Ironically in the film, the Catholic boy is played by Adie Stein, the son of New Jersey Rabbi Jay Stein, who became a consultant on the picture. Danny is played by young actor Mike Weinberg from Los Angeles.

Even with his sparse budget, Jones’ script attracted a solid cast of adults, including Aidan Quinn, Bonnie Hunt, Kevin Pollak and Brian Dennehy. The actors were so impressed with the story that they worked for union minimum.

Though Jones’ prize-winning script is fictitious, he grew up as one of six in a large Irish Catholic family. "A lot of my pals at school were Jewish," says the ruddy-faced Jones, who looks like a rather chubby leprechaun. "Stolen Summer" never happened to me, but the environment of Danny and Pete was one I knew well."

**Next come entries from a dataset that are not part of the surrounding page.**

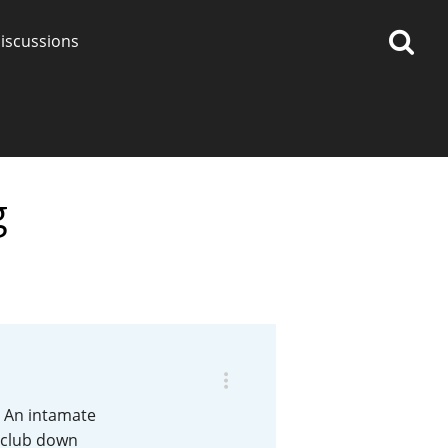
iscussions
g
op discussions
So, what are you drinking
now?
Announcement about the
future of Connosr
. An intamate
a club down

The philosophical background of the story also resonated with him personally. "Growing up, there was a lot of talk about the differences between Christianity and Judaism. But I saw a lot of similarities, especially when it came to annoying mothers," he laughs.

HBO viewers already know the history of Jones’ impossible dream. His climb from obscure innocent to embattled movie auteur has been chronicled weekly in the 13-episode documentary "Project Greenlight," which has been airing on the cable channel throughout December and continues into January.

In the film, which Jones says was more reality TV than documentary as far as he was concerned, we see his battle to get the movie made from the initial screening process in the competition — the judges were not unanimous on the choice of Jones and even Affleck felt the film might come across as "an after-school special" — to hard-nosed conflicts with the money men at Miramax.

The movie and the documentary, which will conclude with the Sundance screening, has dramatically changed Jones’ life since the days when he and his family were about to go back to the Midwest with their tails between their legs.

"People are calling and friends I went to sixth-grade school with have been calling to congratulate me," he confesses.

It was, he admits, an ordeal by fire but he would do it again.

"This was the most rewarding thing I’ve ever done. I never had a job where I wished there were more hours. And I learned a lot: filmmaking is an incredible balancing act, to stick to what you believe in and at times defer to others who have experience. Making a movie is above all a collaborative experience."

And when it comes time to pitch his next film idea in Hollywood, he’ll have a heck of a calling card, and they may even recognize his face. Oh yes, and he has Ben Affleck’s home number.